El mensaje es inequívoco: los políticos y las fuerzas económicas están...

Antonio Navalón   

En la década de los 70, en plena Guerra Fría, cuando los malos eran los comunistas y los buenos los capitalistas, dos sucesos, uno en Europa y otro en América, inquietaron al Departamento de Estado de EE UU. En Chile, una coalición de partidos de izquierda encabezada por Salvador Allende llamada Unidad Popular ganó en las urnas en 1970, incluyendo a los comunistas en su campaña y en el Gobierno posterior. Desde ese momento, Henry Kissinger decidió impedir a toda costa que los comunistas llegaran al poder por la vía democrática, embrión del llamado Plan Cóndor, y ya sabe que el entonces secretario de Estado inspiró el golpe de Estado en Chile del 11 de septiembre –curioso sarcasmo el de la Historia- de 1973 que acabó con el mandato de Allende, el último golpe de la extrema derecha en ese país. Tres años después en Italia, el Partido Comunista de Enrico Berlinguer estuvo a punto de ganar las elecciones con el 34,4% de los votos y de sustituir en el Gobierno a la sempiterna Democracia Cristiana. Eran los años de las Brigadas Rojas detrás de cuyo terrorismo muchos veían la mano de la CIA y el KGB.
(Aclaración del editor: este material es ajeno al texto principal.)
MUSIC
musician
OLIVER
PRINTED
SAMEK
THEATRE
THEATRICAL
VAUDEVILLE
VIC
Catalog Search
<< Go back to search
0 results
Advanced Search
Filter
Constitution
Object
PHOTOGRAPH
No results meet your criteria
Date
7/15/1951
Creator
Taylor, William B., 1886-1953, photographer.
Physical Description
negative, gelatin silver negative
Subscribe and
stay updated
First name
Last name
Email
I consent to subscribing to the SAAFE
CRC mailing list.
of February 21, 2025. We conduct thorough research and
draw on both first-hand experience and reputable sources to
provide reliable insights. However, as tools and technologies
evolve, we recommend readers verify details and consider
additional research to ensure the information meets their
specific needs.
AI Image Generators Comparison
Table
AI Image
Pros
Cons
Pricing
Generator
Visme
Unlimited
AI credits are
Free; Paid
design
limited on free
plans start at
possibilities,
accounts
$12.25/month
Kissinger tomó una decisión histórica para evitar estas situaciones: crear un anticuerpo, integrando a los socialistas para incidir en los procesos electorales en los que los comunistas tenían grandes posibilidades de triunfar o trastocar los Gobiernos en los que ya participaban. Por lo tanto, con el respaldo de la Internacional Socialista se impuso la justicia social en diferentes partes del mundo y comenzó una era que hemos reproducido más o menos hasta estos momentos. Según esa pauta, la derecha dejaba de ser salvaje y brutal y la izquierda tocaba el poder a través de los sindicatos y los gobiernos socialistas o socialdemócratas. Ese modelo ha llegado a su fin.

El golpe de Estado "legal" en Brasil contra Dilma Rousseff recupera el concepto de enfrentamiento social. Por una parte, pone de manifiesto el resurgimiento de la lucha ideológica entre derecha e izquierda -desde el punto de vista político- y por otra, el mayor cambio que ha sufrido el poder económico en los últimos veinte años. En ese sentido, el mensaje es inequívoco: los políticos y las fuerzas económicas están diciéndole al mundo que se acabó la negociación. Basta recordar que de las 30 multinaciones más importantes, 15 no existían hace dos décadas.
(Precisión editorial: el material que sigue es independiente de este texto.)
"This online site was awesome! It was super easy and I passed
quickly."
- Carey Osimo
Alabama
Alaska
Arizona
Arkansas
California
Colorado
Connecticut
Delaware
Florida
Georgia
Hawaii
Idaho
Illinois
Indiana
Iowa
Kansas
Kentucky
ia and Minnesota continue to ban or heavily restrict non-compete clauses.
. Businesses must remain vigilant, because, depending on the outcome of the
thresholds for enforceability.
Los sistemas para relacionarse con el poder se rigen por una nueva ideología encarnada por personajes como Bill Gates, Mark Zuckerberg –creador de Facebook-, Jerry Yang y David Filo –creadores de Yahoo- y el resto de los verdaderos dueños del mundo actual. Esa ideología no tiene relación alguna con las estructuras de poder que se fueron conformando a lo largo de los años a través de los sectores industriales y financieros, que inevitablemente crearon una fuerte dependencia del poder político en el establecimiento del pacto social.

Dos cosas se ha llevado el viento de la historia y de la revolución tecnológica. La primera, el modelo de concertación que tuvo uno de sus momentos estelares en los llamados Pactos de la Moncloa –relacionados con la reforma económica y con la actuación jurídica y política- durante la Transición española. Y la segunda, el cambio generacional y de sistema en los negocios que supone el desplazamiento de las grandes compañías industriales tradicionales por empresas como Microsoft, Facebook, Google o Amazon, que suponen no solo un nuevo rostro del capitalismo sino también una nueva relación política.

Sin embargo, no es posible comprender esta revolución sin entender que, en un contexto en el que el enojo de los pueblos es cada vez mayor y la clase política va en caída libre hacia su decadencia,los grandes grupos industriales y económicos -los llamados poderes fácticos- han cambiado con tal rotundidad que gran parte de lo que estamos viviendo es la transformación y el ajuste de esa lucha entre la nueva y la vieja economía.